The language of the Zend-Avesta is the ancient east Iranian or Bactrian dialect, which probably died out finally in the third century B.C., modern Persian being descended from the west Iranian or Median tongue. The Bactrian language of the Zend-Avesta is, Haug states, a genuine sister of Sanskrit, Greek, Latin and Gothic. “The relationship of the Avesta language to the most ancient Sanskrit, the so-called Vedic dialect, is as close as that of the different dialects of the Greek language, Aeolic, Ionic, Doric or Attic, to each other. The languages of the sacred hymns of the Brāhmans, and of those of the Pārsis, are only the two dialects of two separate tribes of one and the same nation. As the Ionians, Dorians, Aetolians, etc., were different tribes of the Greek nation whose general name was Hellenes, so the ancient Brāhmans and Pārsis were two tribes of the nation which is called Aryas both in the Veda and Zend-Avesta.”[5] The sections of the Zend-Avesta which remain are about equal in size to the Bible. They consist of sacrificial hymns, prayers and accounts of the making of the world, in the form of conversations between Ahura Mazda and Zoroaster. The whole arrangement is, however, very fragmentary and chaotic, and much of the matter is of a trivial character. It cannot be compared in merit with the Old Testament.

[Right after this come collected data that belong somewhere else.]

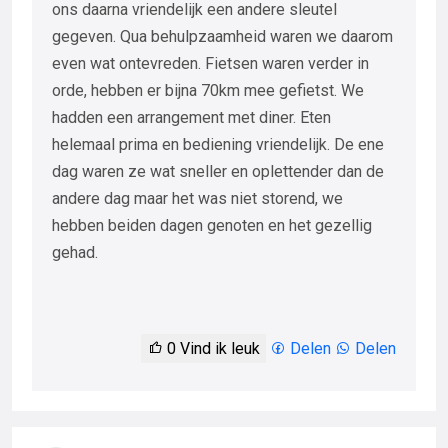
ons daarna vriendelijk een andere sleutel
gegeven. Qua behulpzaamheid waren we daarom
even wat ontevreden. Fietsen waren verder in
orde, hebben er bijna 70km mee gefietst. We
hadden een arrangement met diner. Eten
helemaal prima en bediening vriendelijk. De ene
dag waren ze wat sneller en oplettender dan de
andere dag maar het was niet storend, we
hebben beiden dagen genoten en het gezellig
gehad.
0
Vind ik leuk
Delen
Delen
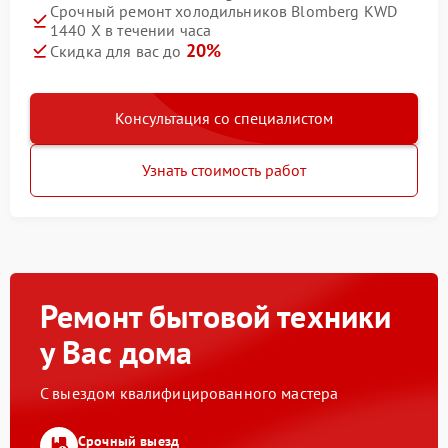
Срочный ремонт холодильников Blomberg KWD
1440 X в течении часа
20%
Скидка для вас до
Консультация со специалистом
Узнать стоимость работ
Ремонт бытовой техники
у Вас дома
С выездом квалифицированного мастера
Срочный выезд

4. The Zend Avesta and the Vedas.
A cuneiform inscription discovered in the centre of Asia Minor at Ptorium proves that about 1400 B.C. certain tribes who had relations with the Hittite empire had for their deities Mitra, Indra, Varūna and the Nasātyas. The first two names are common to the Persian and Indian Aryans, while the last two are found only in India. It appears then that at this time the ancestors of the Hindus and Iranians were not yet separated.[6] Certain important contrasts between the ancient Zoroastrian and Vedic religions have led to the theory that the separation was the result of a religious and political schism. The words Deva and Asura have an exactly opposite significance in the two religions. Deva[7] is the term invariably used for the gods of the Hindus in the whole Vedic and Brahmānical literature. In the Zend-Avesta, on the other hand, Deva (Pers. div) is the general name of an evil spirit, a fiend, demon or devil, who is inimical to all that is good and comes from God. The part of the Avesta called the Vendidād, consisting of a collection of spells and incantations, means vī-daevo-dāta or given against the Devas or demons. The Devas, Dr. Haug states, are the originators of all that is bad, of every impurity, of death; and are constantly thinking of causing the destruction of the fields and trees, and of the houses of religious men. “Asura, occurring as Ahura in the first part of Ahura-Mazda (Hormazd), is the name of God among the Pārsis; and the Zoroastrian religion is distinctly called the Ahura religion, in strict opposition to the Deva religion. But among the Hindus Asura has assumed a bad meaning, and is applied to the bitterest enemies of their Devas (gods), with whom the Asuras are constantly waging war. This is the case throughout the whole Purānic literature and as far back as the later parts of the Vedas; but in the older parts of the Rig-Veda Sanhita we find the word Asura used in as good and elevated a sense as in the Zend-Avesta. The chief gods, such as Indra, Varūna, Agni, Savitri, Rudra or Siva, are honoured with the epithet ‘Asura,’ which means ‘living, spiritual,’ and signifies the divine in its opposition to human nature.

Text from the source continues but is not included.